(Records from a data source)
┌──
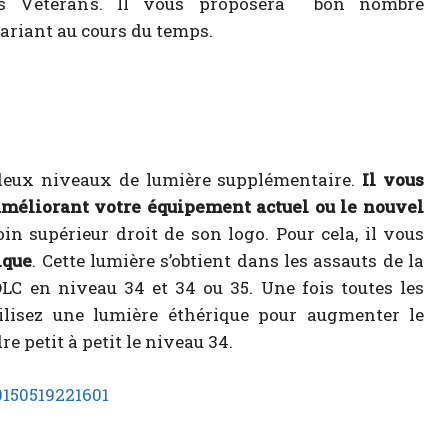
des Vétérans. Il vous proposera bon nombre
ariant au cours du temps.
deux niveaux de lumière supplémentaire.
Il vous
améliorant votre équipement actuel ou le nouvel
in supérieur droit de son logo. Pour cela, il vous
ique
. Cette lumière s’obtient dans les assauts de la
LC en niveau 34 et 34 ou 35. Une fois toutes les
ilisez une lumière éthérique pour augmenter le
e petit à petit le niveau 34.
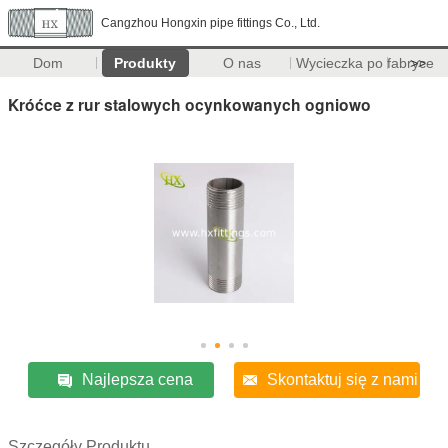
Cangzhou Hongxin pipe fittings Co., Ltd.
Dom
Produkty
O nas
Wycieczka po fabryce
>>
Króćce z rur stalowych ocynkowanych ogniowo
Najlepsza cena
Skontaktuj się z nami
Szczegóły Produktu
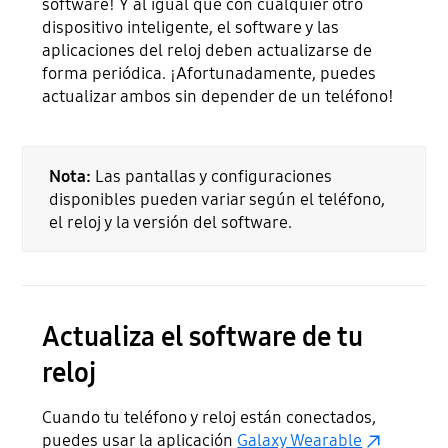
software! Y al igual que con cualquier otro
dispositivo inteligente, el software y las
aplicaciones del reloj deben actualizarse de
forma periódica. ¡Afortunadamente, puedes
actualizar ambos sin depender de un teléfono!
Nota:
Las pantallas y configuraciones
disponibles pueden variar según el teléfono,
el reloj y la versión del software.
Actualiza el software de tu
reloj
Cuando tu teléfono y reloj están conectados,
puedes usar la aplicación
Galaxy Wearable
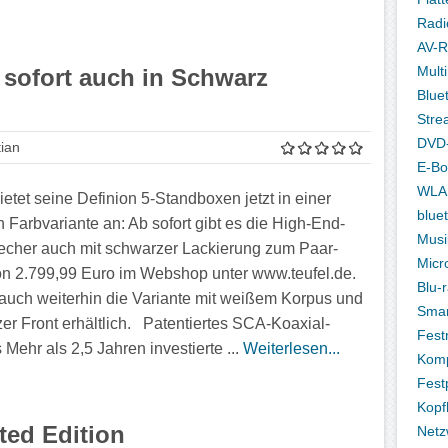
Radi
AV-R
Mult
b sofort auch in Schwarz
Blue
Stre
DVD-
ian
E-Bo
WLA
ietet seine Definion 5-Standboxen jetzt in einer
blue
n Farbvariante an: Ab sofort gibt es die High-End-
Musi
echer auch mit schwarzer Lackierung zum Paar-
Micr
on 2.799,99 Euro im Webshop unter www.teufel.de.
Blu-
t auch weiterhin die Variante mit weißem Korpus und
Sma
er Front erhältlich. Patentiertes SCA-Koaxial-
Fest
Mehr als 2,5 Jahren investierte ...
Weiterlesen...
Komp
Fest
Kopf
ted Edition
Netz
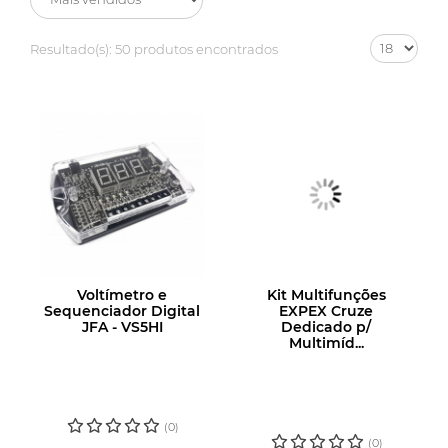
Resultado(s):
50 produtos encontrados
Voltímetro e
Kit Multifunções
Sequenciador Digital
EXPEX Cruze
JFA - VS5HI
Dedicado p/
Multimíd...
LOGIN OU
LOGIN OU
CADASTRE-SE
CADASTRE-SE
PARA VER O
PARA VER O
PREÇO
PREÇO
(0)
(0)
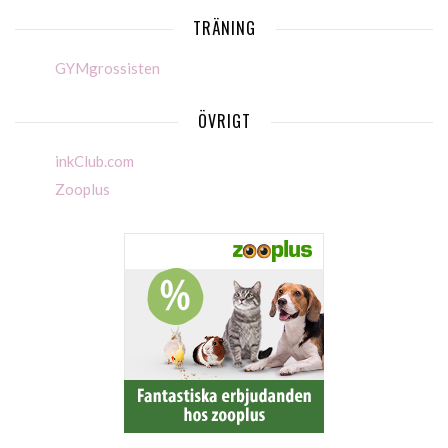
TRÄNING
GYMgrossisten
ÖVRIGT
inkClub.com
Zooplus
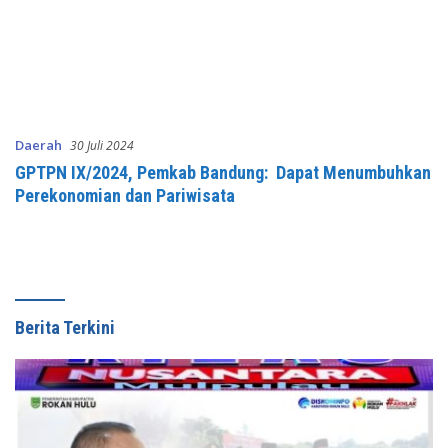
Daerah
30 Juli 2024
GPTPN IX/2024, Pemkab Bandung: Dapat Menumbuhkan
Perekonomian dan Pariwisata
Berita Terkini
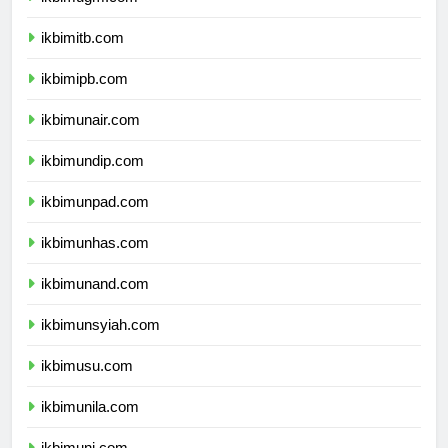
ikbimugm.com
ikbimitb.com
ikbimipb.com
ikbimunair.com
ikbimundip.com
ikbimunpad.com
ikbimunhas.com
ikbimunand.com
ikbimunsyiah.com
ikbimusu.com
ikbimunila.com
└──
[Work item] Omit the pictures, then copy out all the data exactly as it stands.

[Task answer]
des Vétérans. Il vous proposera bon nombre
ariant au cours du temps.
deux niveaux de lumière supplémentaire.
Il vous
améliorant votre équipement actuel ou le nouvel
in supérieur droit de son logo. Pour cela, il vous
ique
. Cette lumière s’obtient dans les assauts de la
LC en niveau 34 et 34 ou 35. Une fois toutes les
ilisez une lumière éthérique pour augmenter le
e petit à petit le niveau 34.
Cangzhou Hongxin pipe fittings Co., Ltd.
Dom
Produkty
O nas
Wycieczka po fabryce
>>
Króćce z rur stalowych ocynkowanych ogniowo
Najlepsza cena
Skontaktuj się z nami
Szczegóły Produktu
software! Y al igual que con cualquier otro
dispositivo inteligente, el software y las
aplicaciones del reloj deben actualizarse de
forma periódica. ¡Afortunadamente, puedes
actualizar ambos sin depender de un teléfono!
Nota:
Las pantallas y configuraciones
disponibles pueden variar según el teléfono,
el reloj y la versión del software.
Actualiza el software de tu
reloj
Cuando tu teléfono y reloj están conectados,
puedes usar la aplicación
Galaxy Wearable
Radi
AV-R
Mult
b sofort auch in Schwarz
Blue
Stre
DVD-
ian
E-Bo
WLA
ietet seine Definion 5-Standboxen jetzt in einer
blue
n Farbvariante an: Ab sofort gibt es die High-End-
Musi
echer auch mit schwarzer Lackierung zum Paar-
Micr
on 2.799,99 Euro im Webshop unter www.teufel.de.
Blu-
t auch weiterhin die Variante mit weißem Korpus und
Sma
er Front erhältlich. Patentiertes SCA-Koaxial-
Fest
Mehr als 2,5 Jahren investierte ...
Weiterlesen...
Komp
Fest
Kopf
ted Edition
Netz
Resultado(s):
50 produtos encontrados
Voltímetro e
Kit Multifunções
Sequenciador Digital
EXPEX Cruze
JFA - VS5HI
Dedicado p/
Multimíd...
LOGIN OU
LOGIN OU
CADASTRE-SE
CADASTRE-SE
PARA VER O
PARA VER O
PREÇO
PREÇO
(0)
(0)
TRÄNING
GYMgrossisten
ÖVRIGT
inkClub.com
Zooplus
Daerah
30 Juli 2024
GPTPN IX/2024, Pemkab Bandung: Dapat Menumbuhkan
Perekonomian dan Pariwisata
Berita Terkini
ikbimugm.com
ikbimitb.com
ikbimipb.com
ikbimunair.com
ikbimundip.com
ikbimunpad.com
ikbimunhas.com
ikbimunand.com
ikbimunsyiah.com
ikbimusu.com
ikbimunila.com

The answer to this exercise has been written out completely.